◆ **Task item**
The response should contain all of the records, copied exactly, and none of the images.

============================================================

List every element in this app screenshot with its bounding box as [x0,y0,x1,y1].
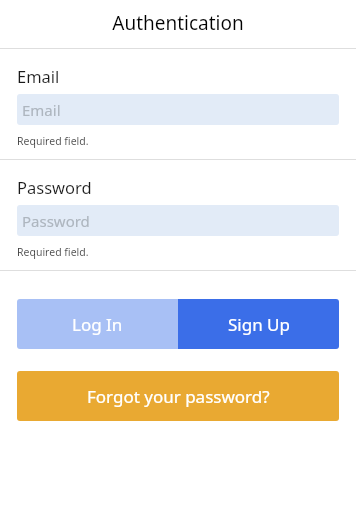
staticText: Password [22,211,90,231]
button[interactable]: Email [17,94,339,125]
staticText: Sign Up [228,313,290,336]
staticText: Log In [72,313,123,336]
staticText: Authentication [112,10,244,36]
button[interactable]: Sign Up [178,299,339,349]
staticText: Required field. [17,245,89,259]
staticText: Password [17,176,92,198]
staticText: Email [22,100,61,120]
staticText: Email [17,65,60,87]
staticText: Required field. [17,134,89,148]
button[interactable]: Log In [17,299,178,349]
button[interactable]: Forgot your password? [17,371,339,421]
staticText: Forgot your password? [87,385,270,408]
button[interactable]: Password [17,205,339,236]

============================================================

◆ **Answer**
List every element in this app screenshot with its bounding box as [x0,y0,x1,y1].
staticText: Password [22,211,90,231]
button[interactable]: Email [17,94,339,125]
staticText: Sign Up [228,313,290,336]
staticText: Log In [72,313,123,336]
staticText: Authentication [112,10,244,36]
button[interactable]: Sign Up [178,299,339,349]
staticText: Required field. [17,245,89,259]
staticText: Password [17,176,92,198]
staticText: Email [22,100,61,120]
staticText: Email [17,65,60,87]
staticText: Required field. [17,134,89,148]
button[interactable]: Log In [17,299,178,349]
button[interactable]: Forgot your password? [17,371,339,421]
staticText: Forgot your password? [87,385,270,408]
button[interactable]: Password [17,205,339,236]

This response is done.